During his tenure as a federal district judge, Judge Forrester served on the Committee on Automation and Technology of the Judicial Conference of the United States from 1990 to 1997, including three years as its chairman, where he was an early advocate for the automation of judicial chambers and electronic case filing. He was also the Eleventh Circuit District Judge Representative to the Judicial Conference of the United States from 2002 to 2005, and was appointed by Chief Justice William Rehnquist to serve on the Executive Committee of the Judicial Conference from 2003 to 2005. He became a senior judge in 2004.
Among Judge Forrester’s most notable cases was the federal habeas corpus petition of Georgia death row inmate Warren McCleskey, whose case involved the use of statistical evidence to challenge a capital sentence as racially discriminatory and was eventually decided by the Supreme Court in 1987. In 1987, Judge Forrester sentenced a California businessman to fifteen years in federal prison and fined him $6.6 million for violating federal export laws in the sale of two C-130 military transport airplanes to undercover agents of Libyan dictator Muammar Gaddafi. Judge Forrester presided over the 2002 trial of two men who were convicted in the country’s first prosecution under the federal Racketeer Influenced and Corrupt Organizations Act, or RICO, for human trafficking in the prostitution of girls as young as twelve years old. He also handled the 2006 criminal case of a former employee of the Coca-Cola Company for attempting to sell the corporation’s trade secrets.
Owen was a very patriotic man with a strong ethical code and always felt a tremendous sense of pride serving his country through the judicial system. He thoroughly enjoyed the camaraderie of the court community and cherished the opportunity to mentor his law clerks.

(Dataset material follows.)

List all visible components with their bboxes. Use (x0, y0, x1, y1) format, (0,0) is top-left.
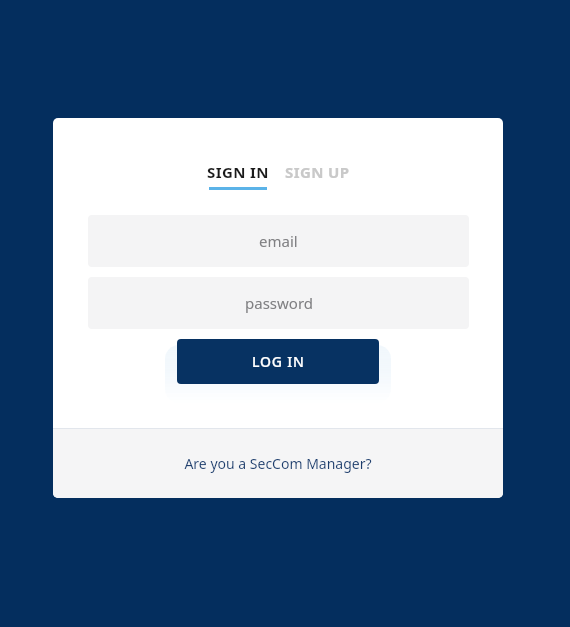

Personally, Owen was truly a renaissance man, enjoying poetry, classical music, a love of cooking, traveling the world with his wife, wood-smoked BBQ, Georgia Tech football, and the outdoors through hunting and fishing. Additionally, he and his wife have been members of The Church of the Apostles for the last 25 years.
Owen is survived by his wife of 43 years, the former Linda Vaughn Myrick, and by two sons, Rob (Rachel) Forrester and Randy (Paisley) Forrester, and five grandchildren, Charlotte and Ford Forrester, and Azure, Julian, and Clive Forrester.
The family will receive friends Tuesday evening July 8 from 6 p.m. until 7:30 p.m. at H.M. Patterson & Son Spring Hill Chapel. Funeral services will be held Wednesday July 9 at 10 a.m. at The Church of The Apostles, 3585 Northside Parkway, Atlanta GA 30327 with a reception afterwards. Interment will follow at Arlington Memorial Park in Sandy Springs.
In lieu of flowers, contributions may be made to the Georgia Tech Alumni Association (Georgia Tech Foundation, 190 North Avenue, Atlanta, GA 30313) or The Church of the Apostles (3585 Northside Parkway NW, Atlanta, GA 30327).